**Task objective**
Going from the top of the listing below to the line that holds "den perfekten Takt", reproduce each line exactly; no pictures.

**Data extract**
_ _ _ _ _
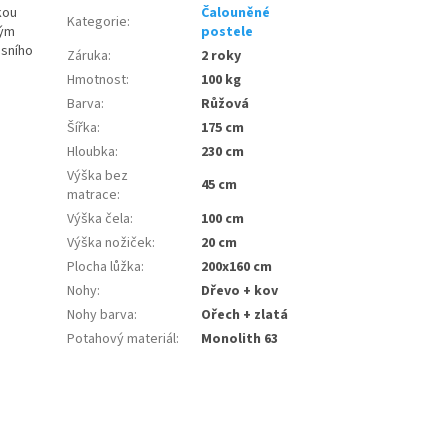
kou
Čalouněné
Kategorie
:
ným
postele
usního
Záruka
:
2 roky
Hmotnost
:
100 kg
Barva
:
Růžová
Šířka
:
175 cm
Hloubka
:
230 cm
Výška bez
45 cm
matrace
:
Výška čela
:
100 cm
Výška nožiček
:
20 cm
Plocha lůžka
:
200x160 cm
Nohy
:
Dřevo + kov
Nohy barva
:
Ořech + zlatá
Potahový materiál
:
Monolith 63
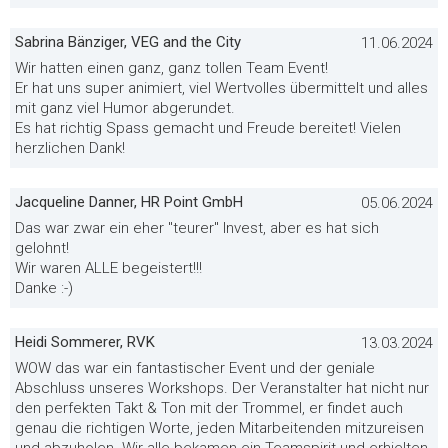
Sabrina Bänziger, VEG and the City
11.06.2024
Wir hatten einen ganz, ganz tollen Team Event!
Er hat uns super animiert, viel Wertvolles übermittelt und alles
mit ganz viel Humor abgerundet.
Es hat richtig Spass gemacht und Freude bereitet! Vielen
herzlichen Dank!
Jacqueline Danner, HR Point GmbH
05.06.2024
Das war zwar ein eher "teurer" Invest, aber es hat sich
gelohnt!
Wir waren ALLE begeistert!!!
Danke :-)
Heidi Sommerer, RVK
13.03.2024
WOW das war ein fantastischer Event und der geniale
Abschluss unseres Workshops. Der Veranstalter hat nicht nur
den perfekten Takt & Ton mit der Trommel, er findet auch
genau die richtigen Worte, jeden Mitarbeitenden mitzureisen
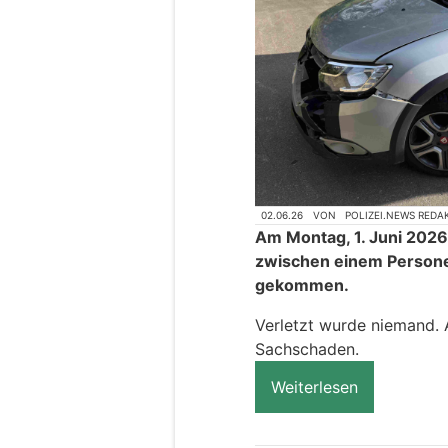
02.06.26
VON
POLIZEI.NEWS REDA
Am Montag, 1. Juni 2026, 
zwischen einem Person
gekommen.
Verletzt wurde niemand.
Sachschaden.
Weiterlesen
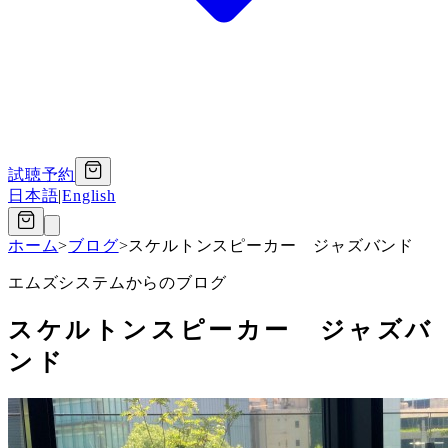
試聴予約
日本語
|
English
ホーム
>
ブログ
>
スケルトンスピーカー ジャズバンド
エムズシステムからのブログ
スケルトンスピーカー ジャズバ
ンド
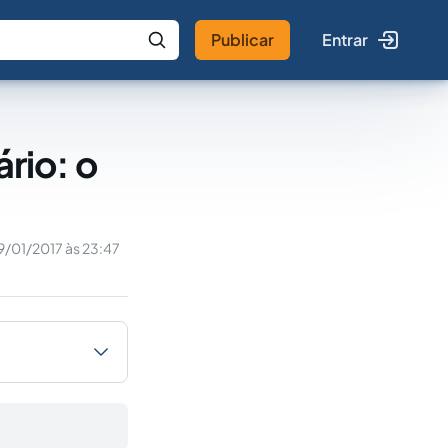
Publicar
Entrar
 IA
Buscar no Jus
rio: o
9/01/2017 às 23:47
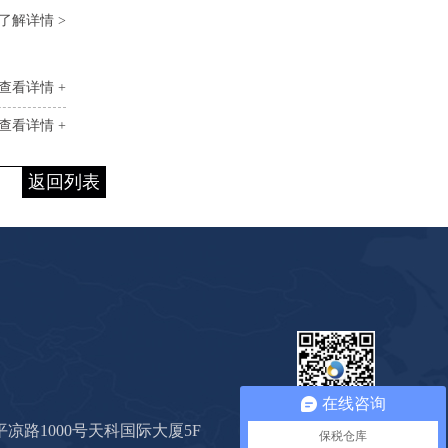
了解详情 >
查看详情 +
查看详情 +
返回列表
在线咨询
心海公众号
凉路1000号天科国际大厦5F
保税仓库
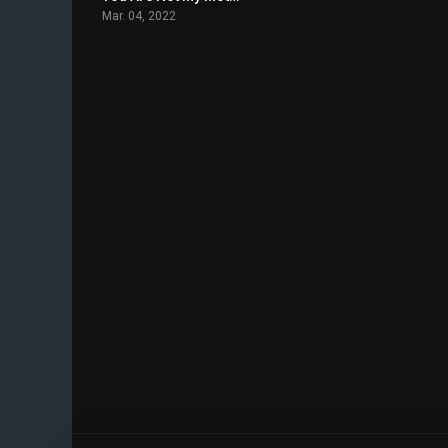
Mar. 04, 2022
_ _ _ _ _
**Answer for this exercise**
kou
Čalouněné
Kategorie
:
ným
postele
usního
Záruka
:
2 roky
Hmotnost
:
100 kg
Barva
:
Růžová
Šířka
:
175 cm
Hloubka
:
230 cm
Výška bez
45 cm
matrace
:
Výška čela
:
100 cm
Výška nožiček
:
20 cm
Plocha lůžka
:
200x160 cm
Nohy
:
Dřevo + kov
Nohy barva
:
Ořech + zlatá
Potahový materiál
:
Monolith 63
Sabrina Bänziger, VEG and the City
11.06.2024
Wir hatten einen ganz, ganz tollen Team Event!
Er hat uns super animiert, viel Wertvolles übermittelt und alles
mit ganz viel Humor abgerundet.
Es hat richtig Spass gemacht und Freude bereitet! Vielen
herzlichen Dank!
Jacqueline Danner, HR Point GmbH
05.06.2024
Das war zwar ein eher "teurer" Invest, aber es hat sich
gelohnt!
Wir waren ALLE begeistert!!!
Danke :-)
Heidi Sommerer, RVK
13.03.2024
WOW das war ein fantastischer Event und der geniale
Abschluss unseres Workshops. Der Veranstalter hat nicht nur
den perfekten Takt & Ton mit der Trommel, er findet auch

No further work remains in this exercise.